◆ Your task
In the listing that follows, give every line again exactly and omit the pictures.

=== Begin Enclosure ===

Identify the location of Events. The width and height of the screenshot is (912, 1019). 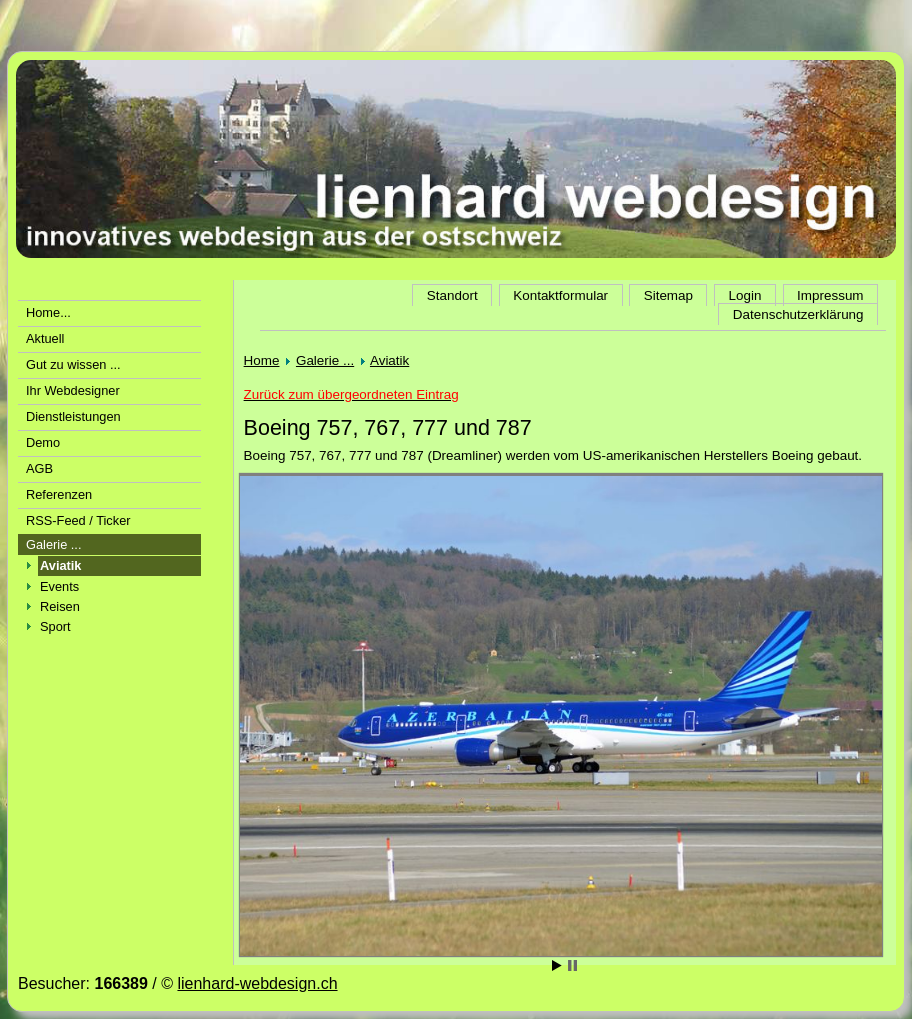
(59, 586).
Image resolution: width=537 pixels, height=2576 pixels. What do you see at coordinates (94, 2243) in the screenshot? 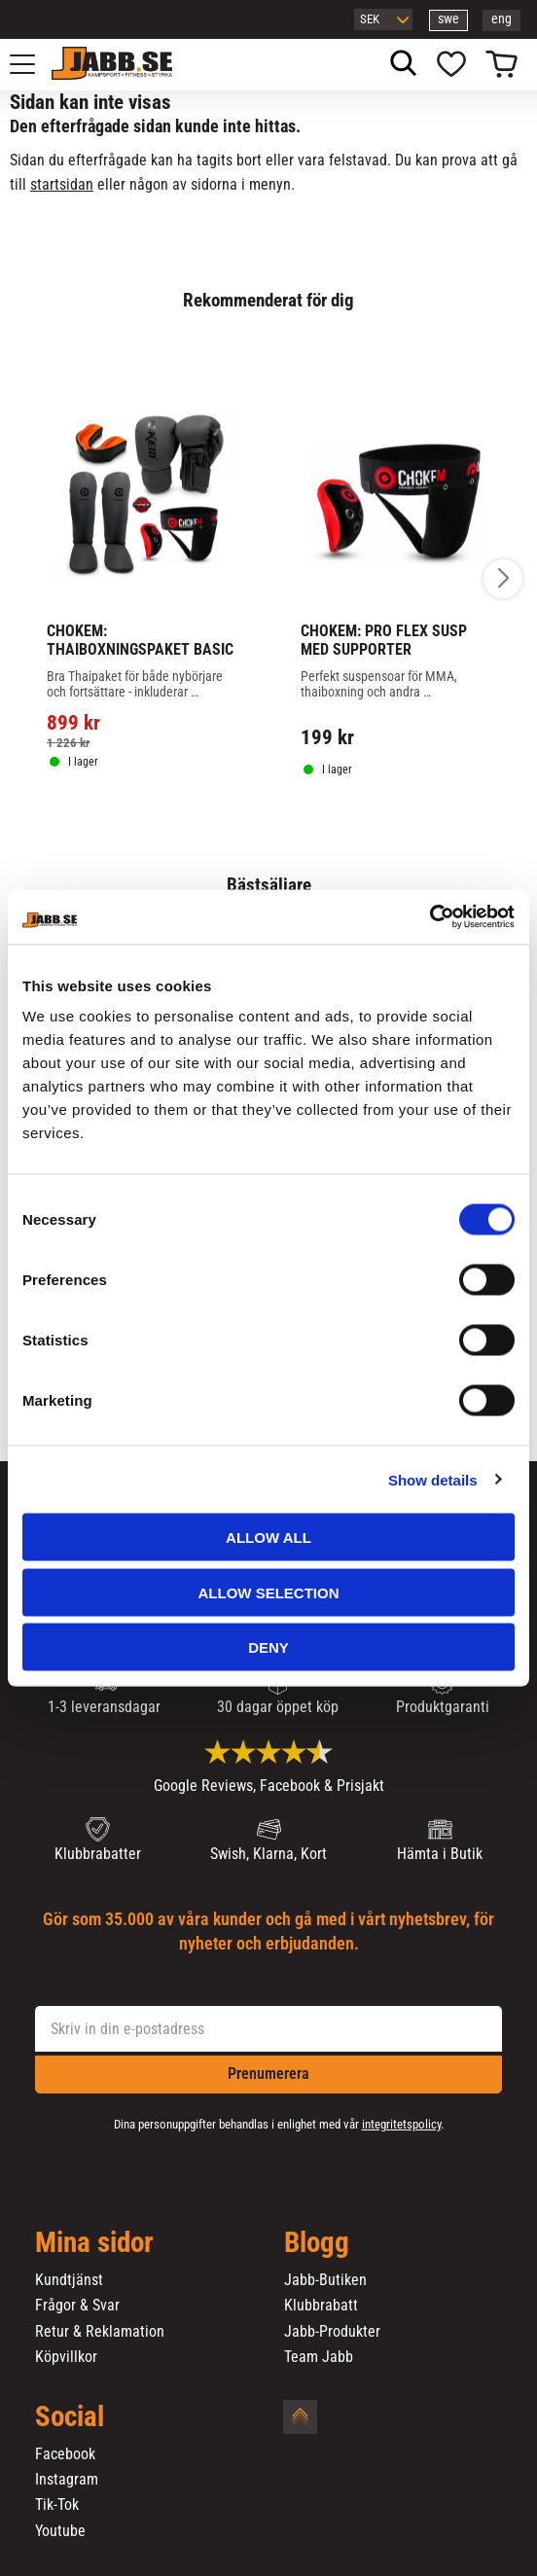
I see `Mina sidor [menuitem]` at bounding box center [94, 2243].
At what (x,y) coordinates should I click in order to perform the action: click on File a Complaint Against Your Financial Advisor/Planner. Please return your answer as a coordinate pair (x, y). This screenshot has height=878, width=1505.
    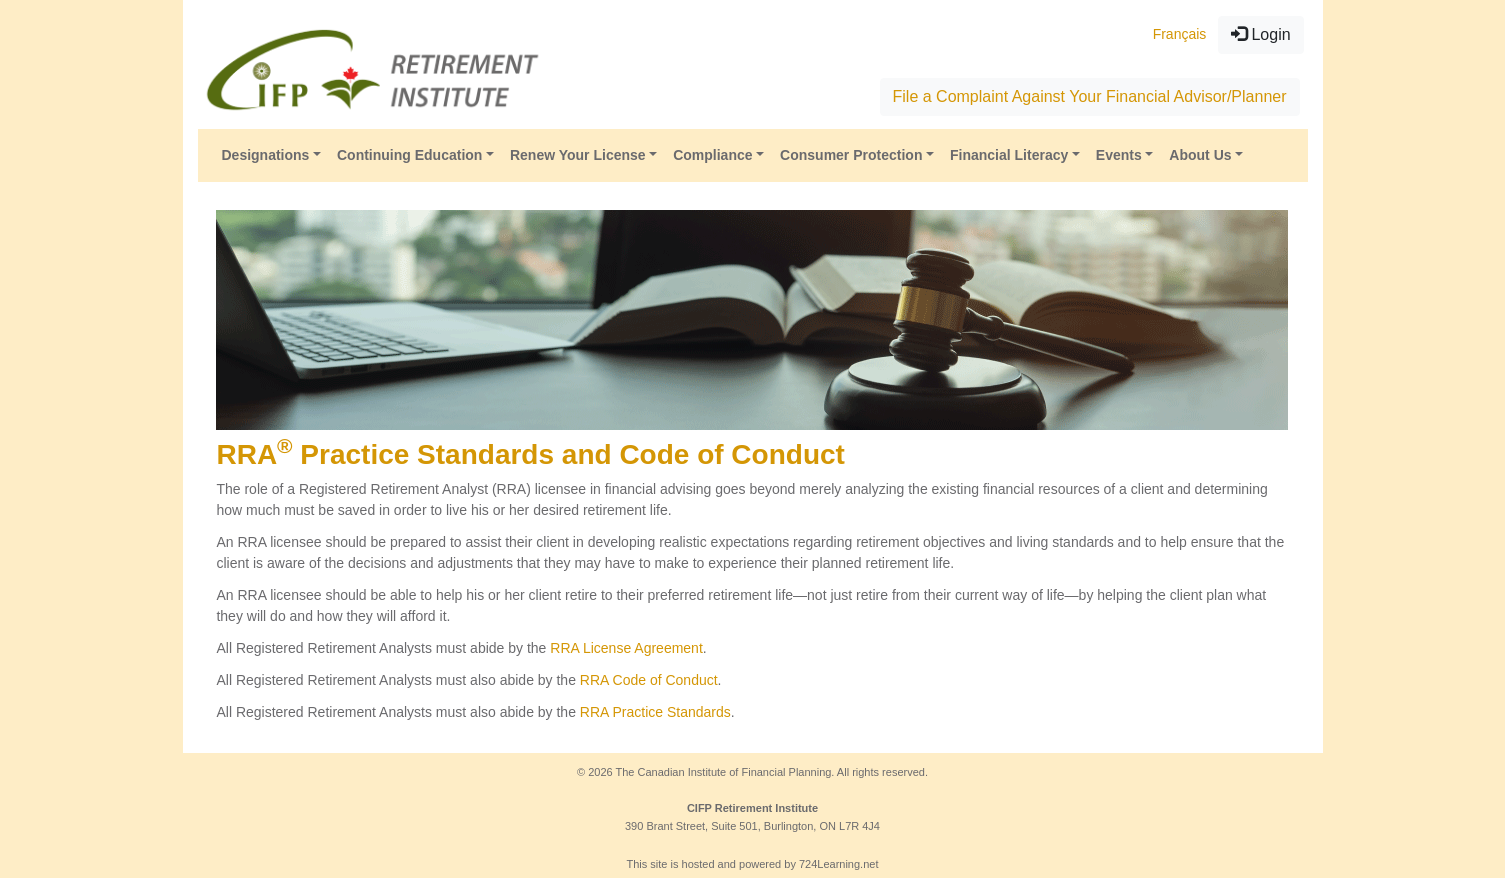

=== End Enclosure ===

◆ Solved exercise
Identify the location of Events. The width and height of the screenshot is (912, 1019). 
(59, 586).
Image resolution: width=537 pixels, height=2576 pixels. What do you see at coordinates (94, 2243) in the screenshot? 
I see `Mina sidor [menuitem]` at bounding box center [94, 2243].
At what (x,y) coordinates should I click in order to perform the action: click on File a Complaint Against Your Financial Advisor/Planner. Please return your answer as a coordinate pair (x, y). This screenshot has height=878, width=1505.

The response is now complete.